Depuis une dizaine d’années, chefs d’entreprise, artisans et commerçants font le même constat: il est de plus en plus difficile d’embaucher de jeunes recrues, même des apprentis. Leur manque de rigueur et d’investissement se double d’une seule obsession: le salaire.


Selon le poète grec ancien, Hésiode, c’est le labeur qui ennoblit l’homme : « En travaillant, tu seras bien plus cher aux dieux et aux mortels : car les oisifs leur sont odieux. Ce n’est point le travail, c’est l’oisiveté qui est un déshonneur[1]. » A-t-on la même vision du travail à notre époque caractérisée par l’hyper-individualisme et l’influence des réseaux numériques, où l’on prône sans cesse le bien-être et la quête personnelle de sens ? Quittons la Grèce d’Hésiode pour les Yvelines modernes afin de recueillir les témoignages de nos artisans et petits entrepreneurs. Serdar, d’origine turque, est maçon. Son entreprise « Tous corps d’état » embauche souvent des salariés malgré les charges sociales et les coûts fixes. Mais depuis six ans, c’est de plus en plus difficile : « Les jeunes ne veulent pas beaucoup travailler.

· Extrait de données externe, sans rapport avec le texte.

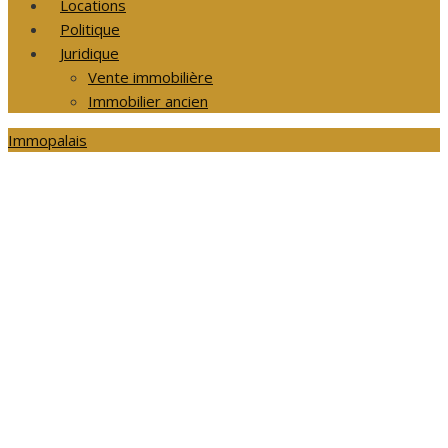
Locations
Politique
Juridique
Vente immobilière
Immobilier ancien
Immopalais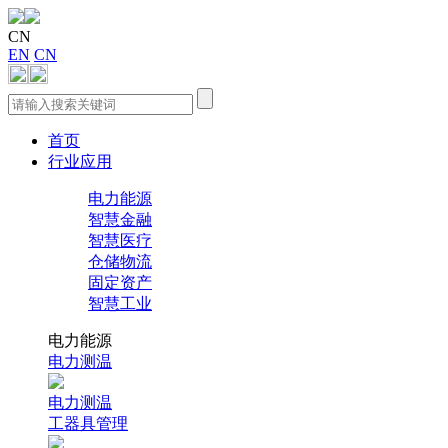
CN
EN
CN
首页
行业应用
电力能源
智慧金融
智慧医疗
仓储物流
固定资产
智慧工业
电力能源
电力测温
电力测温
工器具管理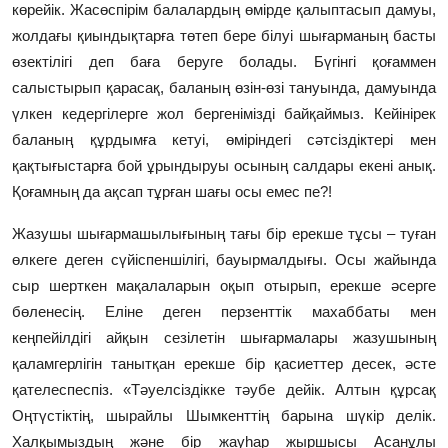
көрейік. Жасөспірім балалардың өмірде қалыптасып дамуы,
жолдағы қиындықтарға төтеп бере білуі шығарманың басты
өзектілігі деп баға беруге болады. Бүгінгі қоғаммен
салыстырып қарасақ, баланың өзін-өзі тануында, дамуында
үлкен кедергілерге жол бергенімізді байқаймыз. Кейінірек
баланың құрдымға кетуі, өміріндегі сәтсіздіктері мен
қақтығыстарға бой ұрындыруы осының салдары екені анық.
Қоғамның да ақсап тұрған шағы осы емес пе?!
Жазушы шығармашылығының тағы бір ерекше тұсы – туған
өлкеге деген сүйіспеншілігі, бауырмалдығы. Осы жайында
сыр шерткен мақалаларын оқып отырып, ерекше әсерге
бөленесің. Еліне деген перзенттік махаббаты мен
кеңпейілдігі айқын сезілетін шығармалары жазушының
қаламгерлігін танытқан ерекше бір қасиеттер десек, әсте
қателеспеспіз. «Тәуелсіздікке тәубе дейік. Алтын құрсақ
Оңтүстіктің, шырайлы Шымкенттің барына шүкір делік.
Халқымыздың және бір жауһар жыршысы Асанұлы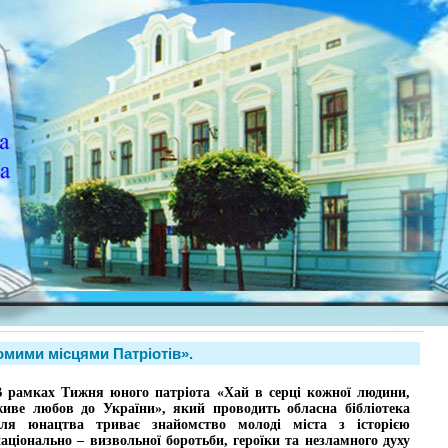
омими місцями Патріотів».
В рамках Тижня юного патріота «Хай в серці кожної людини,
живе любов до України», який проводить обласна бібліотека
для юнацтва триває знайомство молоді міста з історією
аціонально – визвольної боротьби, героїки та незламного духу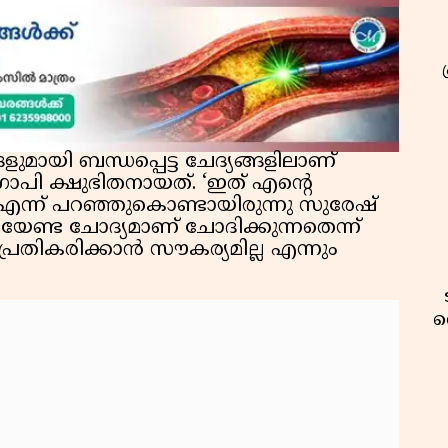
യി ബന്ധപ്പെട്ട ചേദ്യങ്ങളിലാണ്
ോപി ക്ഷുഭിതനായത്. ‘ഇത് എന്റെ
്ന് പറഞ്ഞുകൊണ്ടായിരുന്നു സുരേഷ്
േണ്ട ചോദ്യമാണ് ചോദിക്കുന്നതെന്ന്
പ്രതികരിക്കാന്‍ സൗകര്യമില്ല എന്നും
വ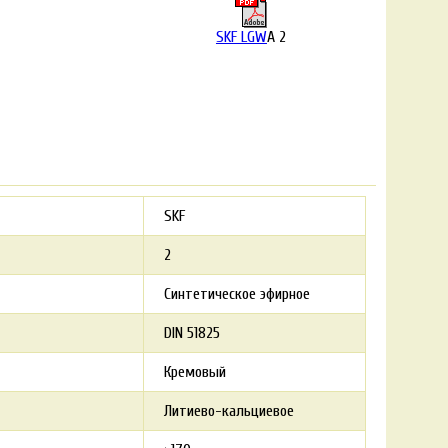
SKF LGW
A 2
SKF
2
Синтетическое эфирное
DIN 51825
Кремовый
Литиево-кальциевое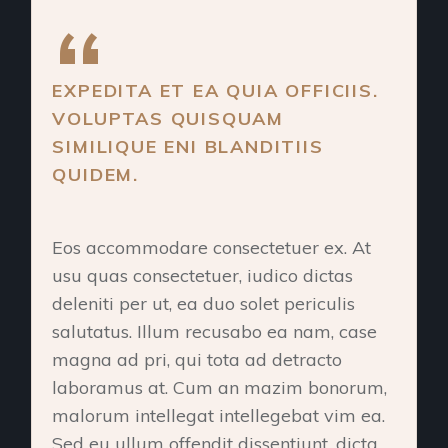
EXPEDITA ET EA QUIA OFFICIIS.
VOLUPTAS QUISQUAM
SIMILIQUE ENI BLANDITIIS
QUIDEM.
Eos accommodare consectetuer ex. At
usu quas consectetuer, iudico dictas
deleniti per ut, ea duo solet periculis
salutatus. Illum recusabo ea nam, case
magna ad pri, qui tota ad detracto
laboramus at. Cum an mazim bonorum,
malorum intellegat intellegebat vim ea.
Sed eu ullum offendit dissentiunt, dicta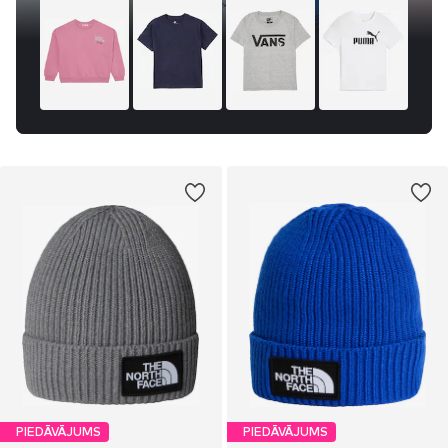
PIEDĀVĀJUMS
PIEDĀVĀJUMS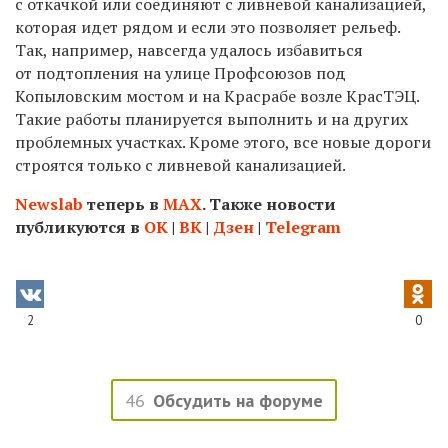
с откачкой или соединяют с ливневой канализацией,
которая идет рядом и если это позволяет рельеф.
Так, например, навсегда удалось избавиться
от подтопления на улице Профсоюзов под
Копыловским мостом и на Красрабе возле КрасТЭЦ.
Такие работы планируется выполнить и на других
проблемных участках. Кроме этого, все новые дороги
строятся только с ливневой канализацией.
Newslab
теперь в
МАХ
. Также новости
публикуются в
ОК
|
ВК
|
Дзен
|
Telegram
2
0
46
Обсудить на форуме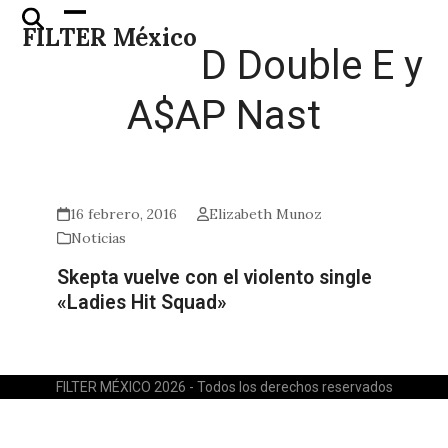
Skip
Open
Close
FILTER México
to
mobile
mobile
D Double E y
content
menu
menu
A$AP Nast
16 febrero, 2016
Elizabeth Munoz
Noticias
Skepta vuelve con el violento single
«Ladies Hit Squad»
FILTER MÉXICO 2026 - Todos los derechos reservados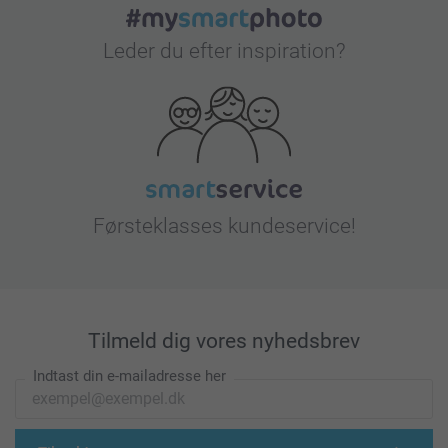
Leder du efter inspiration?
Førsteklasses kundeservice!
Tilmeld dig vores nyhedsbrev
Indtast din e-mailadresse her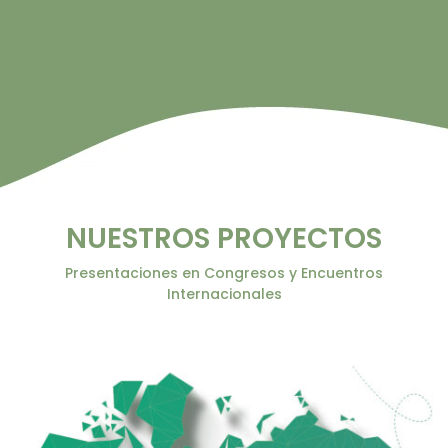
NUESTROS PROYECTOS
Presentaciones en Congresos y Encuentros
Internacionales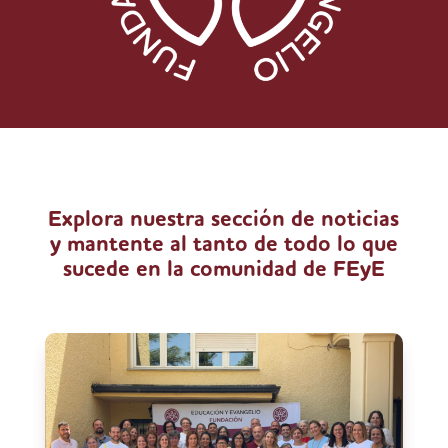
Explora nuestra sección de noticias
y mantente al tanto de todo lo que
sucede en la comunidad de FEyE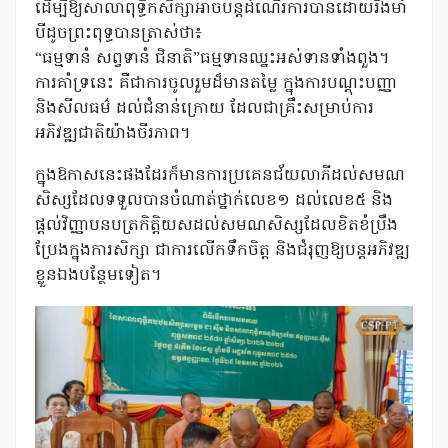
ដើម្បីឱ្យសាលាពុទ្ធិកសិក្សាអាចបន្តដំណើរការបានដោយរឹងមាំ
បីដូចព្រះពុទ្ធបានត្រាស់ថា៖
“ធម្មទានំ សព្វទានំ ជិនាតិ”ធម្មទានឈ្នះអស់ទានទាំងពួង។
ការគាំទ្រនេះ គឺជាការចូលរួមដ៏មានតម្លៃ ក្នុងការបណ្តុះបញ្ញា
និងសីលធម៌ ដល់ជំនាន់ក្រោយ ដែលជាគ្រឹះសម្រាប់ការ
អភិវឌ្ឍជាតិយ៉ាងចីរភាព។
ក្នុងឱកាសនេះផងដែរក៏មានការប្រគេនជ័យលាភីដល់សមណ
សិស្សដែលទទួលបានចំណាត់ថ្នាក់លេខ១ ដល់លេខ៥ និង
ផ្តល់វិញ្ញាបនបត្រកិត្តិយសដល់សមណសិស្សដែលខិតខំប្រឹង
ប្រែងក្នុងការសិក្សា ជាការលើកទឹកចិត្ត និងជំរុញឱ្យបន្តអភិវឌ្ឍ
ខ្លួនឯងបន្ថែមទៀត។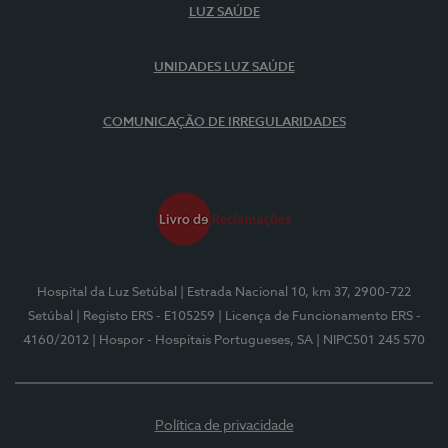
LUZ SAÚDE
UNIDADES LUZ SAÚDE
COMUNICAÇÃO DE IRREGULARIDADES
Hospital da Luz Setúbal
| Estrada Nacional 10, km 37, 2900-722
Setúbal
| Registo ERS - E105259
| Licença de Funcionamento ERS -
4160/2012
| Hospor - Hospitais Portugueses, SA
| NIPC501 245 570
Política de privacidade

Ils veulent gagner toujours plus d’argent mais l’argent, on doit le mériter. » C’est au point que les candidats, dès le début d’un entretien d’embauche, posent une seule question : « C’est payé combien ? » Beaucoup préfèrent se mettre à leur compte en croyant pouvoir travailler seulement quand ils veulent. Serdar est obligé de leur sous-traiter des tâches quand son entreprise n’arrive pas à embaucher. Mais les sous-traitants sont trop pressés de terminer le travail. « Ils veulent toucher les sous et partir. » En général, les jeunes n’ont pas envie de faire des travaux manuels qui sont trop fatigants, voire usants. Serdar lui-même, qui a 43 ans, sera content de prendre sa retraite à 55. On comprend bien que pour être maçon à notre époque, il faut être fort comme un Turc.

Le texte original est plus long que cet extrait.